During his first year in office Mayor Wiseman and the Board of Aldermen  have focused on learning how and what we can do to raise the level of our city. He said they took 7 months to develop a strategic plan of tangible ways and things we can do to keep Starkville on the move. Now the much harder task is to make it work.
“Great cities are those where city services are reliable and innovative,” he said. The city is working with the Work Force Development team at EMCC to speed follow up to requests to meet service needs and to develop innovations in processes and delivery.
An Information Technology (IT) Department has been established to increase the city’s visibility on the web. “Interaction today is different. Electronic technology provides  greater opportunities for citizens within the community and those from away to interact with city officials.”
Sanitation and environmental services have been streamlined. The Buildings Department has been reorganized with an eye on long-term development. “We must not only meet today’s needs – we must prepare for the future,” he said.

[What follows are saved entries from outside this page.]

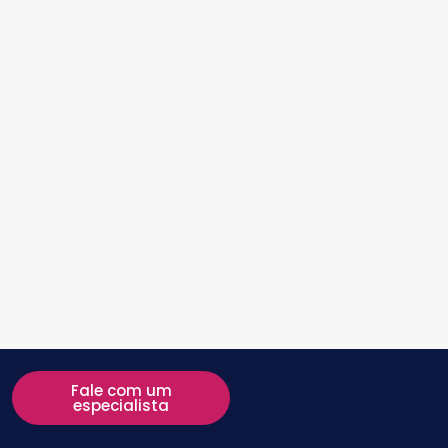
Fale com um
especialista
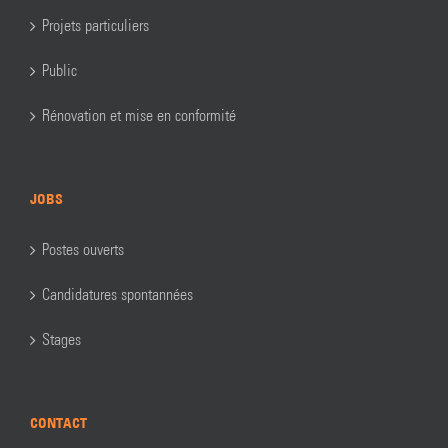
Projets particuliers
Public
Rénovation et mise en conformité
JOBS
Postes ouverts
Candidatures spontannées
Stages
CONTACT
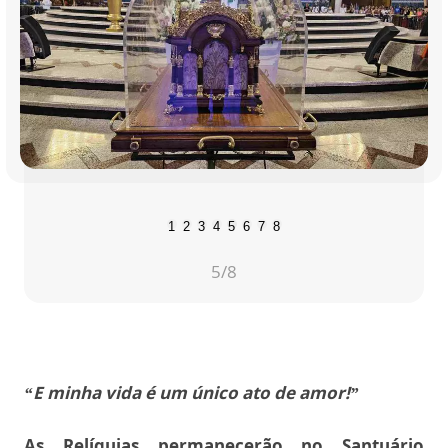
1
2
3
4
5
6
7
8
6
/8
“E minha vida é um único ato de amor!”
As Relíquias permanecerão no Santuário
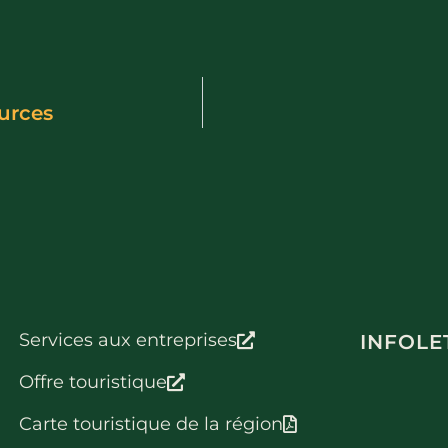
urces
Services aux entreprises
INFOLE
Offre touristique
Carte touristique de la région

Revision of the 5-year-old comprehensive plan is just getting started. “It must guide infrastructure planning and development to cover generations,” he stressed.
“We can’t manage (infrastructure) by crises – we must develop a path to long-term sustainability,” he said.
Turning to the need for a new municipal complex, Parker said our goal is to once and for all clear all hurdles and get the job done.
“There’s no easy answer. But what we have won’t do.”
The police department, recognized as one of the most competent in the state, is housed in a building never intended for it. It has inadequate work space, it’s not protected, and the building is no longer functional. Further, he said space is insufficient for all the city offices.
“The municipal complex has divided the community and become a political football,” he admitted. “We must overcome that. We can’t just build – we must build to last generations.”
Costs are critical. It’s obvious that such a project cannot be handled from existing resources and will require bonding. “The only unsustainable course is to continue as we are. We have to go do it,” he said.
Another part of the strategic plan focuses on developing and maintaining a culture of collaboration involving the community, county, region, and the partnership.
“I am ecstatic about the synergy of the Golden Triangle Region. The Brand of GTR has never been stronger. The opportunities for the region are much greater than those of any one community,” he said.
“The city government is just one slice of the pie. George McLean spoke from outside the city government. I want all of us to speak out and to have input. I want us to be a community that gets it right with full involvement of businesses and citizens. The challenge for us as individuals and as organizations is to have an input in working for the greater good and quality of life,” he concluded.
He responded to several questions.
Do you plan to get it (the municipal complex) done in your term?“Look at the last three administrations – they all recognized the need. My goal is to get it done in my term.”
What are your current income streams (property and sales taxes)? “There’s not much fluctuation in property tax – sales taxes are the moving target. We’ve had a relatively good year – up a little over 5% in sales tax revenue. The last couple of reports haven’t been quite as good. Our budget projected a 2% growth and I’m comfortable with that.”
How many city employees are there?  “Two hundred sixty.”
How many in the Electric Department? “I don’t know.”
What about development along the bypass? “It must be orderly. The strategic plan must be visionary.”
What’s the status of the rainy day fund?  “It was down to $300,000 – that’s too low. We built $100,000 in the budget (for the rainy day fund) and we have a contingency budget aimed at protecting our reserves.”
The Mayor, who is an Honorary Member of Rotary, was introduced by Ed Clynch.